Monday, Feb. 01, 1982

There He Goes Again . . .

To the chagrin and embarrassment of his aides, Ronald Reagan over the years has displayed an uncanny, if unintentional, knack for misstating, misusing, or just plain missing the facts. In his press conference last week, the Great Communicator may have set a personal record in miscommunication. The most conspicuous gaffes:

UNEMPLOYMENT. When asked about the nation's 8.9% unemployment rate, Reagan claimed that, "comparing this to the beginning of our term, there are a million more people working than there were in 1980." Well, that's not quite the point. Besides, the latest monthly statistics indicate that about 100,000 fewer people were working last December than were on the job twelve months earlier. The next day, the President tried to explain to some government officials what he really meant. He said that his staff had averaged the monthly employment figures for 1980 and 1981, instead of simply comparing the statistics for the two Decembers. Thus he claimed there were on the average 97,270,000 people employed in 1980 compared to 98,318,000 in 1981, "which is 148,000 more working in 1981 [than in] 1980." A comparison was still apples and oranges, and the President missed by a million again. He should have said there were 1,048,000 more people working in 1981 than 1980.

HELP WANTED. Asked about the unemployment rate of blacks, now at 17%, Reagan referred job seekers to the previous Sunday's Washington Post. "There were 24 full pages of classified ads," he said. "What we need is to make more people qualified to go and apply for those jobs." Yet many jobs listed on those 26 (not 24) pages--cellular immunologists, computer operators, psychiatric nurses--demanded skills far beyond those of most unemployed workers. And the Administration scuttled about one-third of federal job-training programs in last year's round of budget cuts.

SEGREGATION. In defending his decision to revoke an Internal Revenue Service rule barring tax-exempt status for racially segregated schools, Reagan claimed that "what we were trying to correct was a procedure that we thought had no basis in law." The thought was wrong. The U.S. Supreme Court in 1971 upheld a lower court ruling that the IRS had not exceeded its legal authority in prohibiting exemptions to schools that practice discrimination.
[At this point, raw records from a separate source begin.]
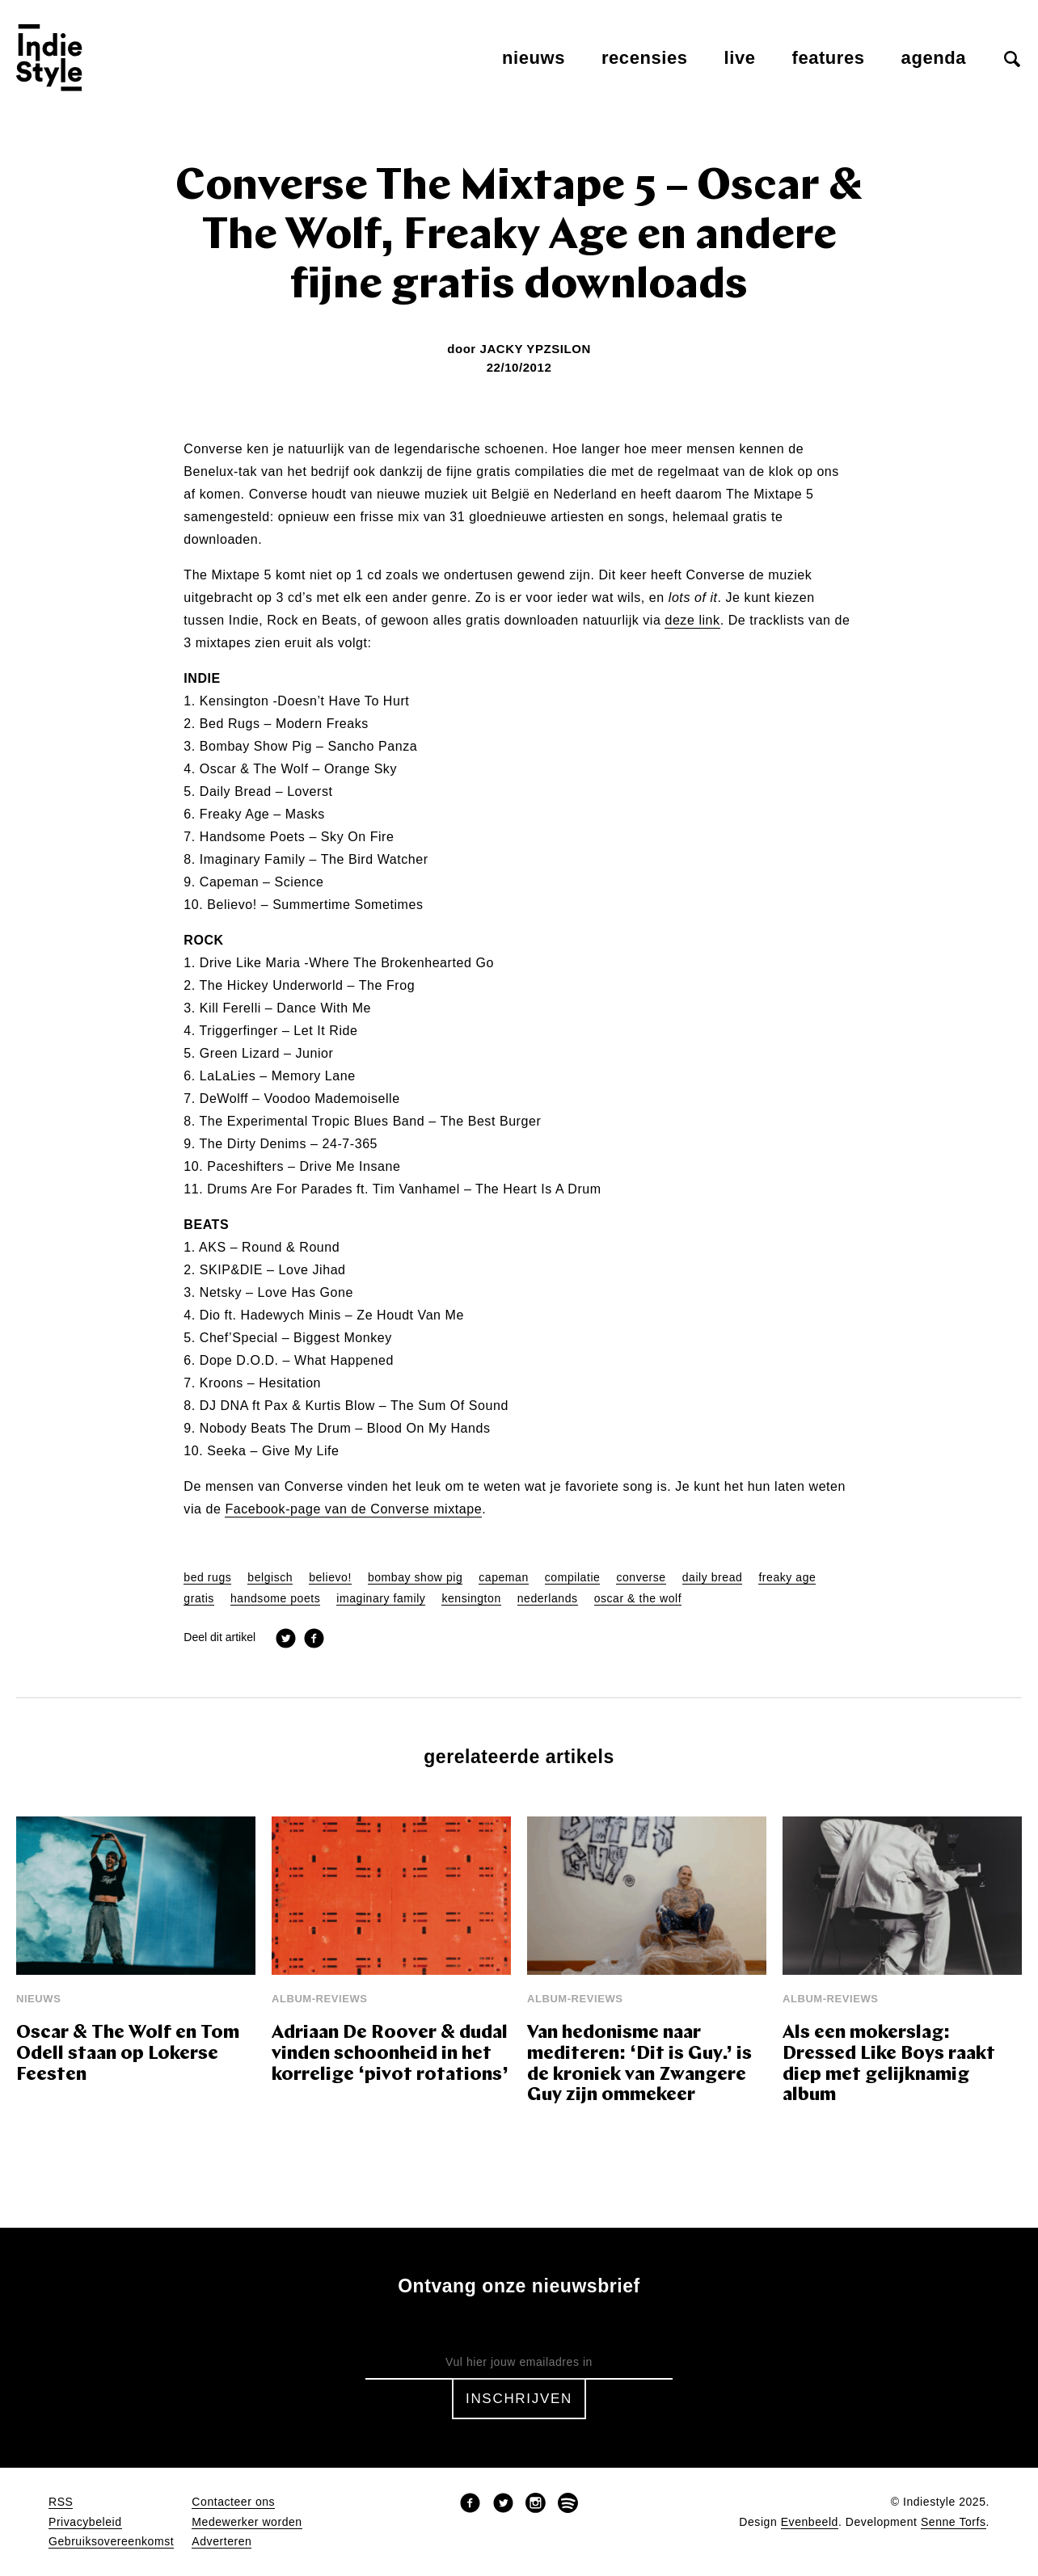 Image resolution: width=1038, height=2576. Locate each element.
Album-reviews (320, 1999)
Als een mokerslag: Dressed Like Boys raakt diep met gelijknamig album (889, 2065)
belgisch (270, 1578)
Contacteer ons (233, 2502)
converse (640, 1578)
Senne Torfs (953, 2522)
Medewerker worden (247, 2522)
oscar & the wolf (638, 1599)
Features (828, 58)
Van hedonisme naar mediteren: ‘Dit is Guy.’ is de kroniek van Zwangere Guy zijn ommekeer (639, 2065)
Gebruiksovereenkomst (111, 2542)
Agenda (933, 58)
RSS (61, 2502)
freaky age (787, 1578)
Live (740, 58)
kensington (470, 1599)
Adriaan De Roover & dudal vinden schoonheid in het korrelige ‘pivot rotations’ (390, 2054)
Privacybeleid (85, 2522)
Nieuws (533, 58)
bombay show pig (415, 1578)
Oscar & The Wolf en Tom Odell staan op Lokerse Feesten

THE POPE. Answering a question about the U.S. sanctions against the Soviet Union after the crackdown in Poland, Reagan said that he had received a letter from Pope John Paul II and that the Pontiff "approves what we've done so far." The papal message did not mention the sanctions, and the Vatican issued a statement insisting that the Pope had only praised Reagan for supporting "the aspiration of [Polish] people for liberty."

ABORTION. Asked whether he would allow one of his daughters to have an abortion if she had become pregnant after having been raped, Reagan shied away from a direct answer. But he sadly observed that, as governor of California, he signed an abortion law in 1967 that "literally led to abortion on demand on the plea of rape." Not exactly. The rape provision in the California law accounted for only a small percentage of abortions; most of the operations were performed under another section that protected the "physical or mental health of the mother."

PIMA COUNTY. As an example of how local programs can be run more efficiently, Reagan lauded a federally funded hot meal program for the elderly in Pima County, Ariz. He claimed that the project once cost "fifty-some thousand dollars," but that only $3,000 was spent on food while the rest of the funds paid for staff and overhead. Today, Reagan said, volunteers run the program, $6,000 is budgeted for food, and the other costs have been scrapped. Not true. According to Frances Freeman, the project's director, $5,000 was spent on food last year and administrative costs still totaled $50,000.